Part of the reason that dwarf stars are though to flare more comes from the fact that they have deep convection zones (shown by their lack of lithium in the photosphere which is destroyed by convection which drags it to depths hot enough to destroy it). This bulk movement of ionized particles creates a dynamo and strong magnetic fields on the star. When these fields become especially tangled, they can snap and spontaneously reform in a lower energy state. The energy lost is dumped into the stars outer layers, heating them with tremendous amounts of energy and releasing large amounts of ultraviolet, X-ray, and even gamma radiation as well as charged particles. In more extreme circumstances, the fields don’t immediately reform but swing outwards as they unwind themselves, dragging large amounts of the star with it, and flinging it outwards in a coronal mass ejection (CME).

One of the results of the enhanced magnetic activity is a larger number and size of sunspots. According to Osten, “Sunspots cover less than 1 percent of the Sun’s surface, while red dwarfs can have star spots that cover half of their surfaces.”

5 Replies to “Tiny Stars with a Big Flares”

  1. This is one problem with the idea of bio-planets around M class stars. They in general tend to be quite variable or sporadic with flares.

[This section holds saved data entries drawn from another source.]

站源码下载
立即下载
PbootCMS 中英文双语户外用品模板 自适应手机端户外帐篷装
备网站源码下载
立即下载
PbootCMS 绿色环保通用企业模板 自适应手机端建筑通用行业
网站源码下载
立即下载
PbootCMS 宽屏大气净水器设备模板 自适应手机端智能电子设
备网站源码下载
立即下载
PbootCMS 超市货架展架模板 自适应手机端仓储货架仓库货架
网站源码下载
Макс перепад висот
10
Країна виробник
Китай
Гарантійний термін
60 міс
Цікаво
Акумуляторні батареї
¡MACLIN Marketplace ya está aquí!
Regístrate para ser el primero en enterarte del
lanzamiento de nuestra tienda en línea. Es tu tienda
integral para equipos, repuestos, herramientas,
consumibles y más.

  2. On the surface this would seem to make life on any world in orbit of such a star unlikely, however I think it worthy to note that even here on Earth there are many organisms capable of withstanding tens or even hundreds of times the average background radiation levels. Also if I’m not mistaken any terrestrial world residing within the habitable zone of an M class star would due to it’s close proximity to its primary be tidally locked. Point being perhaps the twilight and near night side of the planet would be afforded some measure of protection allowing life to take hold.

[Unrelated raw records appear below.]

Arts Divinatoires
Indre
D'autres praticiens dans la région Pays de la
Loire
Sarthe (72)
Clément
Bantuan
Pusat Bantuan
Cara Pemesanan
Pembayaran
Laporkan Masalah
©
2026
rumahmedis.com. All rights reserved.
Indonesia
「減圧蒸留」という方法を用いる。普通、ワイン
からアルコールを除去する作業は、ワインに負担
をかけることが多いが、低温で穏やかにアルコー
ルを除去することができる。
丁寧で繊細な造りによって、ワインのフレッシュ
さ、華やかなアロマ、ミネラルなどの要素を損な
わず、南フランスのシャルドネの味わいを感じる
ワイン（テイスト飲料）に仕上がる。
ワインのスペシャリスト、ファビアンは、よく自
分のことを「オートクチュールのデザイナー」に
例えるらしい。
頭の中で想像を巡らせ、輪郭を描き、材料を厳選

    1. Yes, but durable organisms are evolved, the ancestral state (RNA world) was very likely less robust.

      Also, D. radiodurans seems to have acquired its hardiness against radioactivity as a secondary characteristic of evolved hardiness against dessication. It is very hard (i,e. impossible) to evolve if your genome is suddenly shattered on a massive scale. [IIRC I have a reference somewhere.]

      Personally (layman) I think M stars are interesting, but as a result of the numbers game. I.e. by sheer numbers (M stars are plentiful) calmer stars, and planets with initially dense atmospheres, will exist to some extent. Also, if violent stars tend to be binaries they are naturally restricted, and to the class that is less likely to have interesting planets.

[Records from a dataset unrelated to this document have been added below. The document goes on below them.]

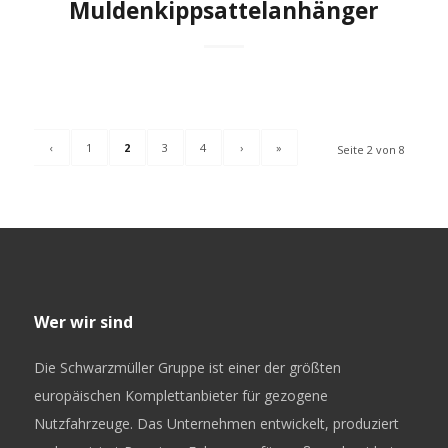
Muldenkippsattelanhänger
‹
1
2
3
4
›
»
Seite 2 von 8
Wer wir sind
Die Schwarzmüller Gruppe ist einer der größten
europäischen Komplettanbieter für gezogene
Nutzfahrzeuge. Das Unternehmen entwickelt, produziert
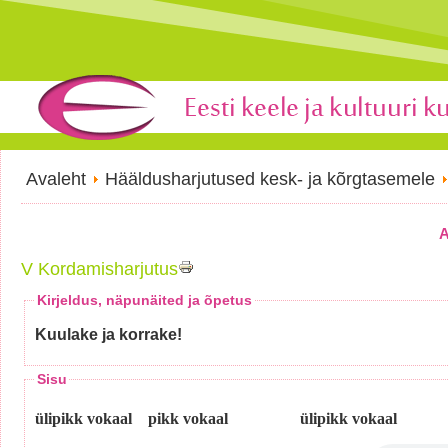
Avaleht
Hääldusharjutused kesk- ja kõrgtasemele
A
V Kordamisharjutus
Kirjeldus, näpunäited ja õpetus
Kuulake ja korrake!
Sisu
ülipikk vokaal pikk vokaal ülipikk vokaal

  3. In looking for signature of life M-class stars make for a possible class. After all there are a whole lot of them. That would suggest a wide range of possible planetary configurations. I do think that for a planet to have a strong spectral signature for life that we can detect the star itself probably should be fairly calm. We might consider Mars, where the indicators and suggestions for life wax and wanes. This is even though we have machines on the surface there. Trying to ferret out if a planet several hundred light years away is biologically active will be hard. The planet probably should hold a fairly rich ecosystem of life.